Manitoba, Alberta and Quebec have recently implemented new rules for “high-cost” lending, credit that charges interest above a certain threshold rate. In Quebec, the threshold is 22% above the bank rate. It’s 32% in the other provinces.
British Columbia passed legislation to regulate the same sector in May 2019, but the regulations have not yet been passed to bring that legislation into force. Section 112.17 of the Business Practices and Consumer Protection Amendment Act, 2019 allows the province to set a lower limit than the federal Section 347.
Ontario first announced its intent to legislate higher cost lending in 2017, and asked in a recent consultation paper whether it should set a maximum interest rate lower than the Criminal Code limit, as British Columbia is poised to do.
These initiatives reflect a lack of enforcement of the Criminal Code that has been an issue for consumer protection.
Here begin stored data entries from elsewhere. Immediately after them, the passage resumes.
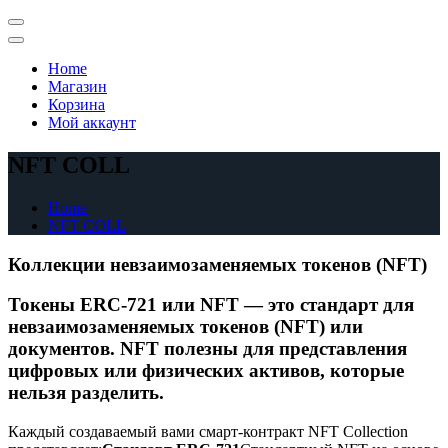
Skip
to
Primary
content
Menu
Home
Магазин
Корзина
Мой аккаунт
NFT COLL
Home
NFT COLL
Коллекции невзаимозаменяемых токенов (NFT)
Токены ERC-721 или NFT — это стандарт для
невзаимозаменяемых токенов (NFT) или
документов. NFT полезны для представления
цифровых или физических активов, которые
нельзя разделить.
Каждый создаваемый вами смарт-контракт NFT Collection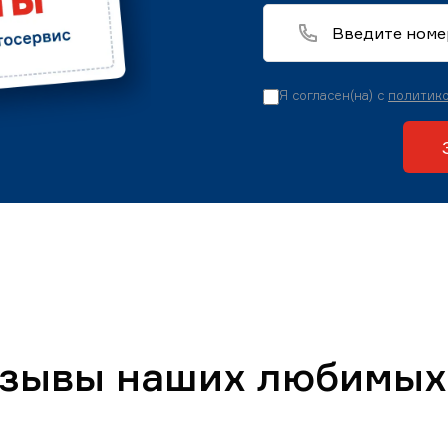
Я согласен(на) с
политико
тзывы наших любимых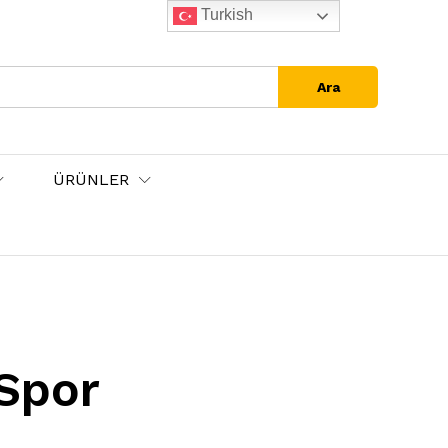
Turkish
Ara
ÜRÜNLER
 Spor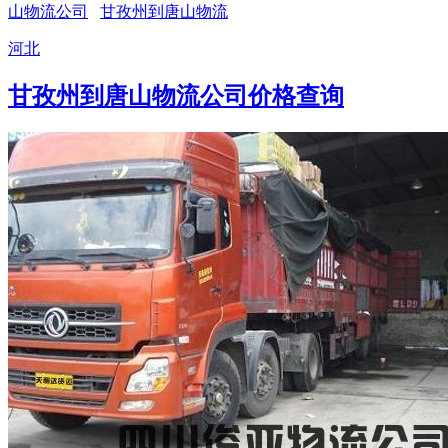
山物流公司
甘孜州到唐山物流
河北
甘孜州到唐山物流公司价格查询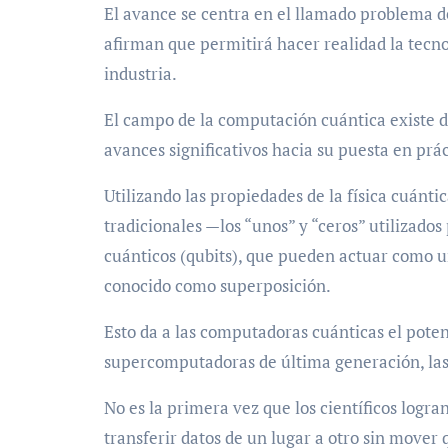
El avance se centra en el llamado problema de
afirman que permitirá hacer realidad la tecn
industria.
El campo de la computación cuántica existe d
avances significativos hacia su puesta en prác
Utilizando las propiedades de la física cuánti
tradicionales —los “unos” y “ceros” utilizados
cuánticos (qubits), que pueden actuar como
conocido como superposición.
Esto da a las computadoras cuánticas el pote
supercomputadoras de última generación, las 
No es la primera vez que los científicos logr
transferir datos de un lugar a otro sin mover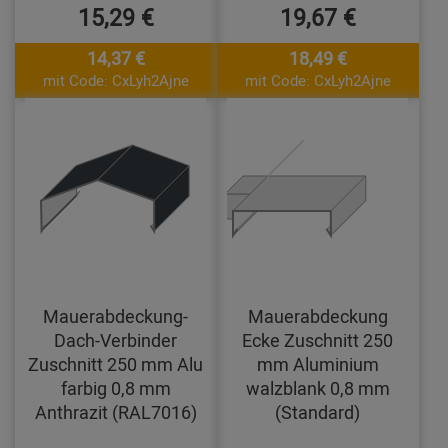
15,29 €
19,67 €
14,37 €
18,49 €
mit Code: CxLyh2Ajne
mit Code: CxLyh2Ajne
Mauerabdeckung-
Mauerabdeckung
Dach-Verbinder
Ecke Zuschnitt 250
Zuschnitt 250 mm Alu
mm Aluminium
farbig 0,8 mm
walzblank 0,8 mm
Anthrazit (RAL7016)
(Standard)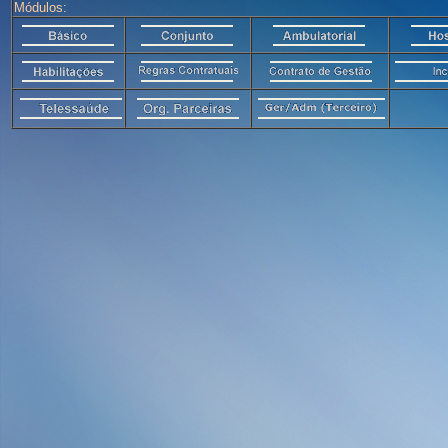
Módulos: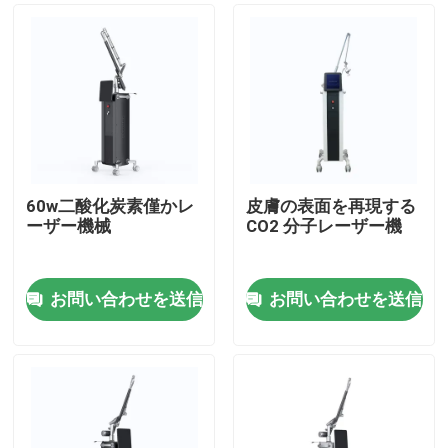
60w二酸化炭素僅かレ
皮膚の表面を再現する
ーザー機械
CO2 分子レーザー機
お問い合わせを送信
お問い合わせを送信
家
プロダクト
ビデオ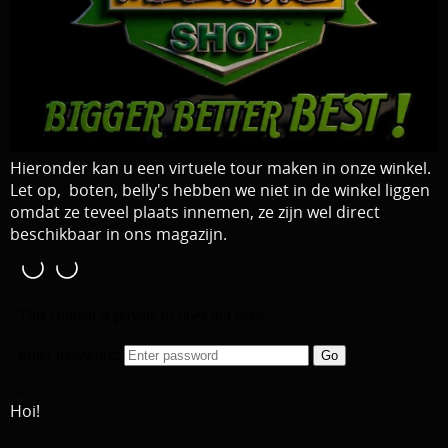
Download area
Boten en Belly / alle Benodigdheden
Tenten / Aasvisbewaring / Stoelen / Onthaakmatten /
PARTNERS
Tassen
TIPS, Montages and film
Per leverancier
Hieronder kan u een virtuele tour maken in onze winkel.
Meerval.shop Pro staff
Let op, boten, belly's hebben we niet in de winkel liggen
Decoratie
omdat ze teveel plaats innemen, ze zijn wel direct
You Tube kanaal
Kleding
beschikbaar in ons magazijn.
PROMO materiaal
cadeau bon
2e hands 2e kans
Hoi!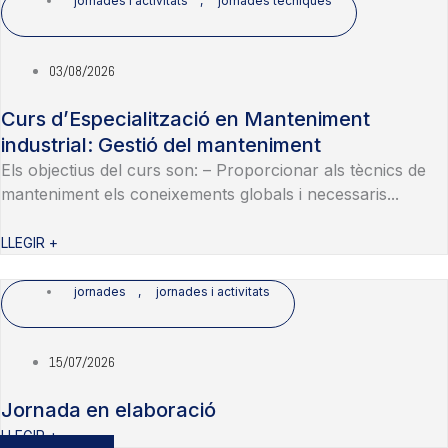
jornades i activitats
,
jornades tècniques
03/08/2026
Curs d’Especialització en Manteniment
industrial: Gestió del manteniment
Els objectius del curs son: – Proporcionar als tècnics de
manteniment els coneixements globals i necessaris...
LLEGIR +
jornades
,
jornades i activitats
15/07/2026
Jornada en elaboració
LLEGIR +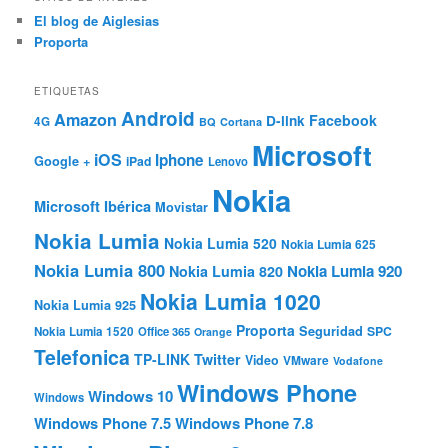
El blog de Aiglesias
Proporta
ETIQUETAS
Android
Amazon
Facebook
D-link
4G
BQ
Cortana
Microsoft
iOS
Iphone
Google +
iPad
Lenovo
Nokia
Microsoft Ibérica
Movistar
Nokia Lumia
Nokia Lumia 520
Nokia Lumia 625
Nokia Lumia 800
Nokia Lumia 920
Nokia Lumia 820
Nokia Lumia 1020
Nokia Lumia 925
Proporta
Seguridad
SPC
Nokia Lumia 1520
Office 365
Orange
Telefonica
TP-LINK
Twitter
Video
VMware
Vodafone
Windows Phone
Windows 10
Windows
Windows Phone 7.5
Windows Phone 7.8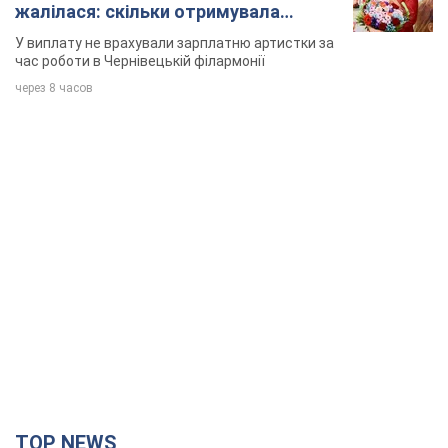
жалілася: скільки отримувала
співачка
У виплату не врахували зарплатню артистки за
час роботи в Чернівецькій філармонії
через 8 часов
TOP NEWS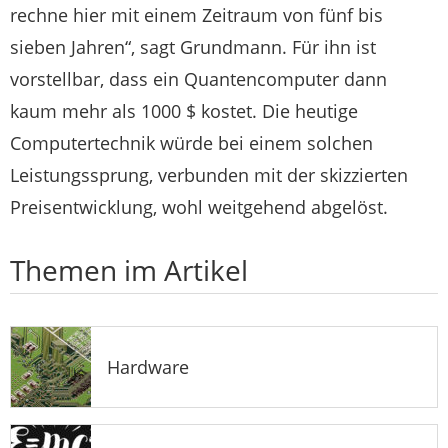
rechne hier mit einem Zeitraum von fünf bis
sieben Jahren“, sagt Grundmann. Für ihn ist
vorstellbar, dass ein Quantencomputer dann
kaum mehr als 1000 $ kostet. Die heutige
Computertechnik würde bei einem solchen
Leistungssprung, verbunden mit der skizzierten
Preisentwicklung, wohl weitgehend abgelöst.
Themen im Artikel
Hardware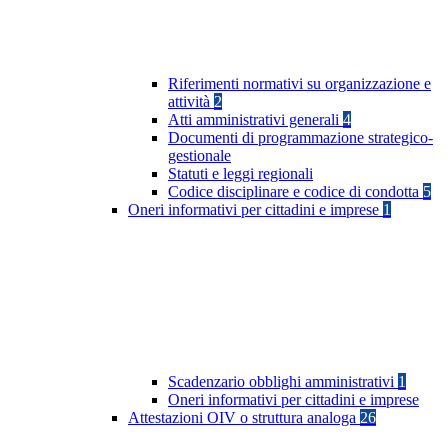
Riferimenti normativi su organizzazione e
attività
2
Atti amministrativi generali
4
Documenti di programmazione strategico-
gestionale
Statuti e leggi regionali
Codice disciplinare e codice di condotta
5
Oneri informativi per cittadini e imprese
1
Scadenzario obblighi amministrativi
1
Oneri informativi per cittadini e imprese
Attestazioni OIV o struttura analoga
26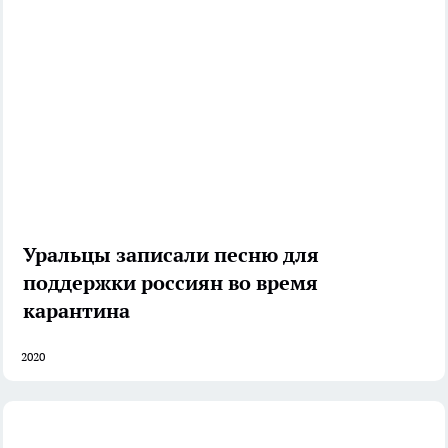
Уральцы записали песню для
поддержки россиян во время
карантина
2020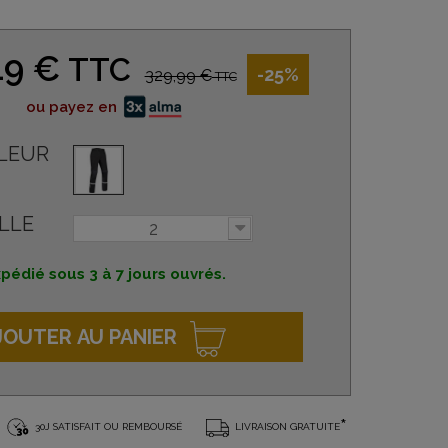
49 €
TTC
-25%
329,99 €
TTC
ou payez en
LEUR
LLE
2
pédié sous 3 à 7 jours ouvrés.
JOUTER AU PANIER
*
30J SATISFAIT OU REMBOURSÉ
LIVRAISON GRATUITE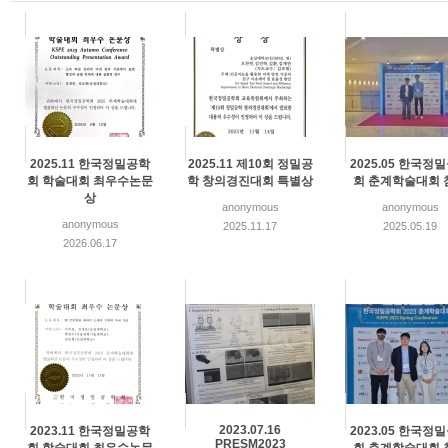
2025.11 한국정밀공학
2025.11 제10회 정밀공
2025.05 한국정
회 학술대회 최우수논문
학 창의경진대회 특별상
회 춘계학술대회 
상
anonymous
anonymous
anonymous
2025.11.17
2025.05.19
2026.06.17
2023.07.16
2023.11 한국정밀공학
2023.05 한국정
PRESM2023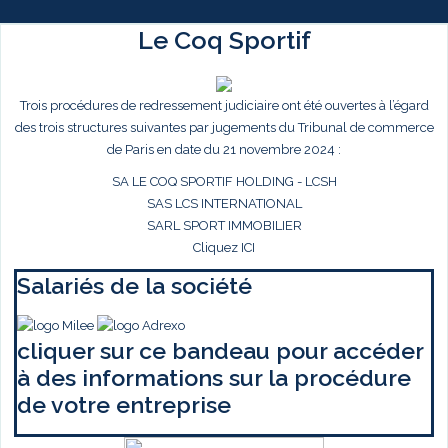
Le Coq Sportif
Trois procédures de redressement judiciaire ont été ouvertes à l’égard
des trois structures suivantes par jugements du Tribunal de commerce
de Paris en date du 21 novembre 2024 :
SA LE COQ SPORTIF HOLDING - LCSH
SAS LCS INTERNATIONAL
SARL SPORT IMMOBILIER
Cliquez ICI
Salariés de la société
cliquer sur ce bandeau pour accéder
à des informations sur la procédure
de votre entreprise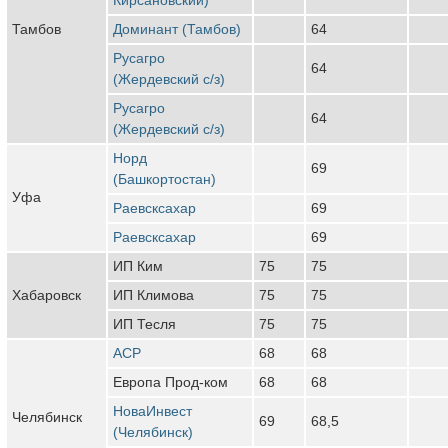
Тамбов
Доминант (Тамбов)
64
Русагро
64
(Жердевский с/з)
Русагро
64
(Жердевский с/з)
Норд
69
(Башкортостан)
Уфа
Раевсксахар
69
Раевсксахар
69
ИП Ким
75
75
Хабаровск
ИП Климова
75
75
ИП Тесля
75
75
АСР
68
68
Европа Прод-ком
68
68
НоваИнвест
Челябинск
69
68,5
(Челябинск)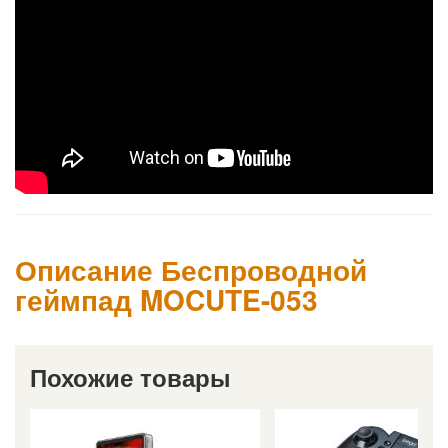
Описание Беспроводной
геймпад MOCUTE-053
Похожие товары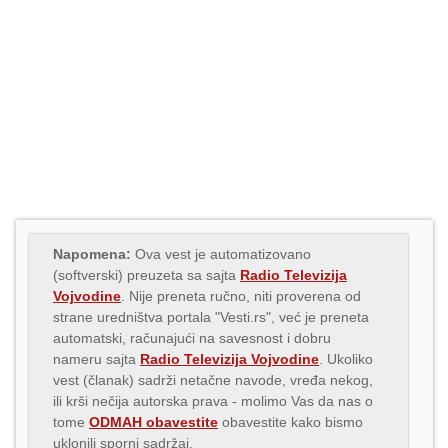
Napomena:
Ova vest je automatizovano
(softverski) preuzeta sa sajta
Radio Televizija
Vojvodine
. Nije preneta ručno, niti proverena od
strane uredništva portala "Vesti.rs", već je preneta
automatski, računajući na savesnost i dobru
nameru sajta
Radio Televizija Vojvodine
. Ukoliko
vest (članak) sadrži netačne navode, vređa nekog,
ili krši nečija autorska prava - molimo Vas da nas o
tome
ODMAH obavestite
obavestite kako bismo
uklonili sporni sadržaj.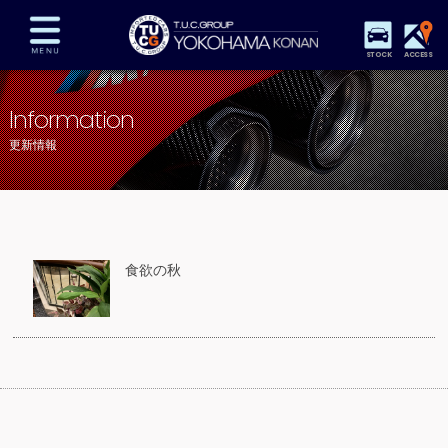
STOCK
ACCESS
在庫車両情報
保証&サービス
パーツリスト
Information
TUCとは？
店舗情報
アクセスマップ
更新情報
全国納車
特別作業
注文販売
自動車保険
買取査定
スタッフ紹介
リクルート
お問い合わせ
会社概要
食欲の秋
プライバシーポリシー
スタッフblog
納車blog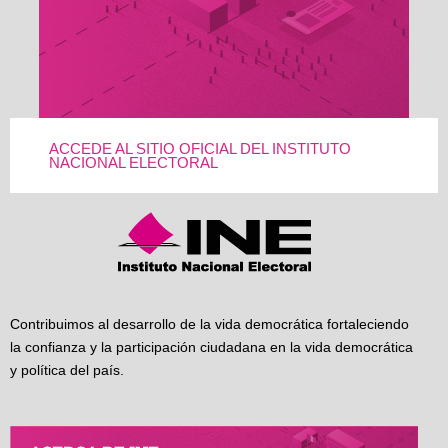
ACCEDE AL SITIO OFICIAL DEL INSTITUTO
NACIONAL ELECTORAL
Contribuimos al desarrollo de la vida democrática fortaleciendo
la confianza y la participación ciudadana en la vida democrática
y política del país.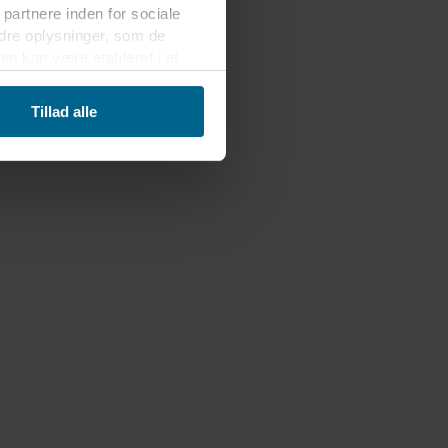
 partnere inden for sociale
dre oplysninger, som de
en kan være etableret i et
erførsel velvidende, at
Tillad alle
er, hvem der anbringer hver
kelt cookie gemmes på dit
g dermed behandle oplysninger
net nederst på webstedet. Læs
 i vores
Privatlivspolitik
,
sninger.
As Consumers Council of Canada research studies have shown, much of Canada’s rent-to-own industry offers financing at rates that appear to be higher than the legal limit. For many years, one of Canada’s largest instalment loan providers also charged consumers about 81% effective annual rates on its loans (though it has since lowered rates). Provincial consumer protection officials in those reports noted that they lacked the authority to enforce federal laws.
The federal Department of Justice responded to the Council’s queries in the 2018 high-cost lending report by stating that the criminal interest rate was introduced to target loan sharking and “Section 347 was not intended to act as a consumer protection tool.”